El Ministerio de Pesca de Noruega anunció un cambio sustantivo en el régimen de permisos para la acuicultura offshore, estableciendo un modelo de asignación por áreas completas en lugar de localizaciones individuales. La decisión fue comunicada por la ministra de Pesca y Océanos, Marianne Sivertsen Næss, quien señaló que la modificación busca habilitar espacios más amplios para el desarrollo del sector y seleccionar a los actores más competentes para operar en mar abierto.
Según explicó la autoridad, el nuevo enfoque responde a las particularidades técnicas de la acuicultura offshore, que requiere superficies extensas y condiciones de bioseguridad desde su fase inicial. “Las operaciones offshore requieren áreas más extensas y zonas protegidas contra infecciones desde el inicio. Quien reciba la asignación de un área será responsable de su desarrollo, de la elaboración de un plan de área y de la realización de una evaluación de impacto que cubra la totalidad de esa área. El plan busca garantizar la bioseguridad y evitar la propagación de infecciones entre zonas de liberación”, indicó el Ministerio.
Planificación integral y evaluaciones ambientales
El nuevo esquema implica que los operadores adjudicatarios asumirán la responsabilidad de diseñar planes de área y ejecutar evaluaciones de impacto ambiental que consideren la totalidad del espacio asignado. En ese marco, el gobierno decidió simplificar el sistema originalmente propuesto, que contemplaba evaluaciones diferenciadas a nivel de área y por localización específica.
Tras un proceso de consulta con actores del sector, el reglamento definitivo exigirá una única evaluación de impacto ambiental obligatoria por proyecto. “Esto implica que la información detallada se mapea y recopila en una etapa más temprana”, señalaron desde el Ministerio, reconociendo que la modificación fue sugerida por “varios actores clave” durante la consulta pública.

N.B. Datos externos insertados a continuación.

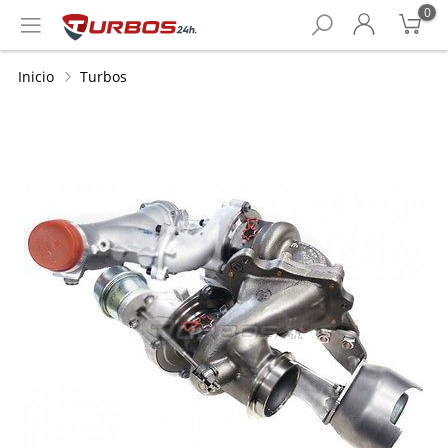
0
Inicio
Turbos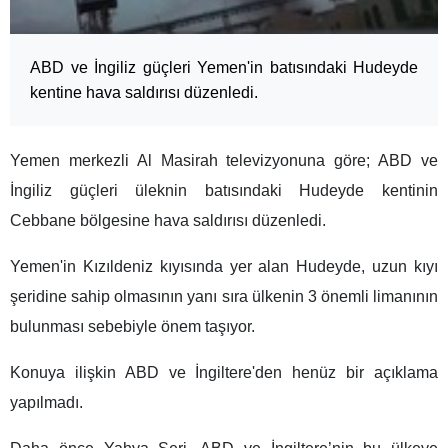
ABD ve İngiliz güçleri Yemen'in batısındaki Hudeyde
kentine hava saldırısı düzenledi.
Yemen merkezli Al Masirah televizyonuna göre; ABD ve
İngiliz güçleri üleknin batısındaki Hudeyde kentinin
Cebbane bölgesine hava saldırısı düzenledi.
Yemen'in Kızıldeniz kıyısında yer alan Hudeyde, uzun kıyı
şeridine sahip olmasının yanı sıra ülkenin 3 önemli limanının
bulunması sebebiyle önem taşıyor.
Konuya ilişkin ABD ve İngiltere'den henüz bir açıklama
yapılmadı.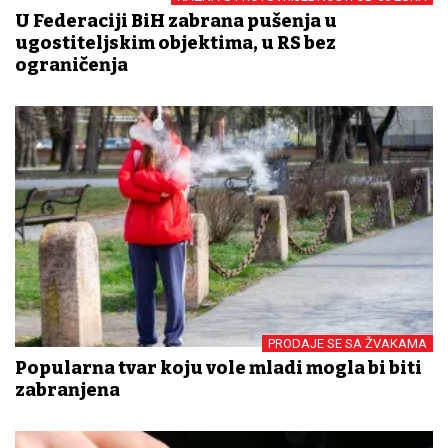
U Federaciji BiH zabrana pušenja u
ugostiteljskim objektima, u RS bez
ograničenja
PRODAJE SE SA ŽVAKAMA
Popularna tvar koju vole mladi mogla bi biti
zabranjena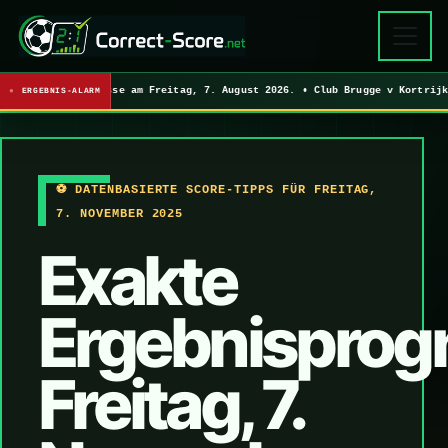
 3 exakte Ergebnisse am Freitag, 7. August 2026. • Club Brugge v Kortrij
ERGEBNIS-ALARM
⚽ DATENBASIERTE SCORE-TIPPS FÜR FREITAG,
7. NOVEMBER 2025
Exakte
Ergebnisprog
Freitag, 7.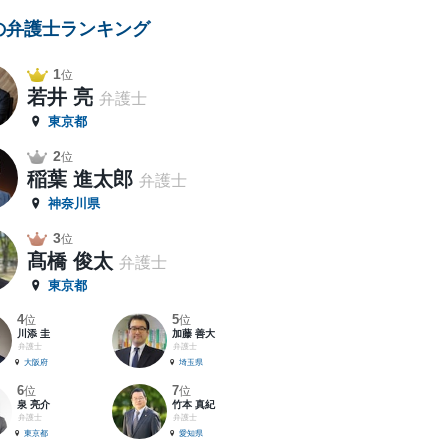
の弁護士ランキング
1
位
若井 亮
弁護士
東京都
2
位
稲葉 進太郎
弁護士
神奈川県
3
位
髙橋 俊太
弁護士
東京都
4
5
位
位
川添 圭
加藤 善大
弁護士
弁護士
大阪府
埼玉県
6
7
位
位
泉 亮介
竹本 真紀
弁護士
弁護士
東京都
愛知県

Requisitos de competencia y previsibilidad para la inversión
El gobierno noruego argumentó que el cambio regulatorio entrega mayor previsibilidad a los operadores para planificar y desarrollar la infraestructura necesaria asociada a la acuicultura offshore, incluyendo transporte, servicios y producción de smolts. Asimismo, reconoció que este tipo de desarrollo exige inversiones de gran magnitud, por lo que el nuevo marco busca generar condiciones estables para consolidar una industria rentable.
En ese contexto, la ministra Sivertsen Næss anunció la incorporación de requisitos de competencia para los postulantes. “La acuicultura offshore es un gran impulso y debemos elegir a los actores más competentes. Por ello, estamos introduciendo requisitos de competencia, que se detallarán en un reglamento separado junto con las áreas convocadas y los criterios de competencia. Además, estamos desarrollando exigencias sobre el contenido de los planes de área”, afirmó.
Proceso gradual y antecedentes técnicos
El avance hacia la acuicultura offshore en Noruega es resultado de varios años de trabajo técnico y regulatorio. En 2019, la Dirección de Pesca y el Instituto de Investigación Marina identificaron 27 zonas potenciales para este tipo de desarrollo. Luego de sucesivas rondas de consulta, en 2023 se recomendó profundizar el análisis en tres áreas, evaluaciones que fueron complementadas en 2024 con estudios independientes realizados por DNV.
En septiembre de 2025, el gobierno confirmó la apertura de tres zonas marítimas para el desarrollo de la acuicultura offshore: Norskerenna Sur, Frøyabanken Norte y Trænabanken. En esa ocasión, la ministra calificó la decisión como “un nuevo hito importante” y como “una señal clara para la industria de que tenemos la intención de invertir en acuicultura offshore en los próximos años”, precisando que el desarrollo se realizaría “de manera controlada y gradual, considerando tanto el medio ambiente como a otras industrias”.
Apoyos y advertencias técnicas
La decisión contó con el respaldo de la Dirección de Pesca de Noruega, que en enero de 2024 se manifestó a favor del desarrollo offshore en las tres zonas definidas, subrayando la necesidad de contar con medidas técnicas adecuadas para prevenir escapes y proteger las poblaciones de salmón silvestre.
En paralelo, el Instituto de Investigación Marina advirtió que aún es “demasiado temprano” para avanzar hacia una acuicultura offshore a gran escala, debido a la falta de conocimiento sobre los impactos ambientales potenciales. Pese a estas advertencias, organizaciones del sector pesquero y acuícola valoraron positivamente el anuncio, destacando la relevancia de contar con plazos predecibles y áreas amplias que otorguen flexibilidad operativa.